The original bin folder structure of the XML contained in the daynumber. Take the names of the bins and construct the same folder structure in the nk_output_dir (Day_00/R001/R001_C001 etc etc)
I also want to make a daynumber directory in the dnx_render_dir folder and a directory for each bin referencing a camera roll.
Based on if the clipname is starts with a R, G or C I want to be able to access that for selecting what kind of .nk to make.

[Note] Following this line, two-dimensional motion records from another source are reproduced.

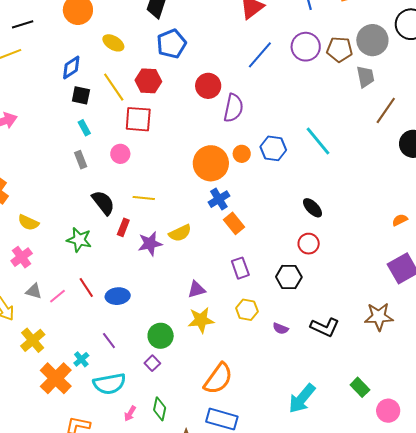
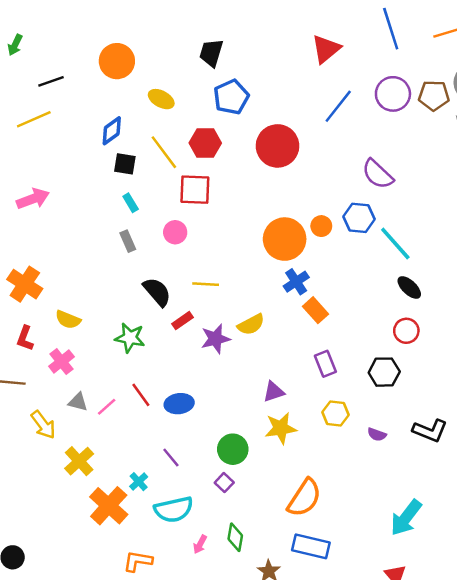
red circle: (208, 86) -> (277, 146), size x1.4
purple semicircle: (233, 108) -> (378, 174), moved, turned 124
cyan line: (318, 141) -> (395, 244), moved
red rectangle: (123, 227) -> (182, 321), turned 36

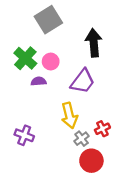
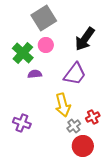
black arrow: (94, 43) -> (85, 39), turned -140
pink circle: (51, 62) -> (46, 45), moved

I want the pathurl information for each bin that is referring to a clip and plug. I also want any <in> information if there is any for that clip. That way I can plug it into the read node information for my nuke gizmo.
I think once I figure out how to parse such a complicated xml tree I'll able to fuss and fumble the rest of the process.
I am just really struggling with finding examples of parsing an complicated XML file like this.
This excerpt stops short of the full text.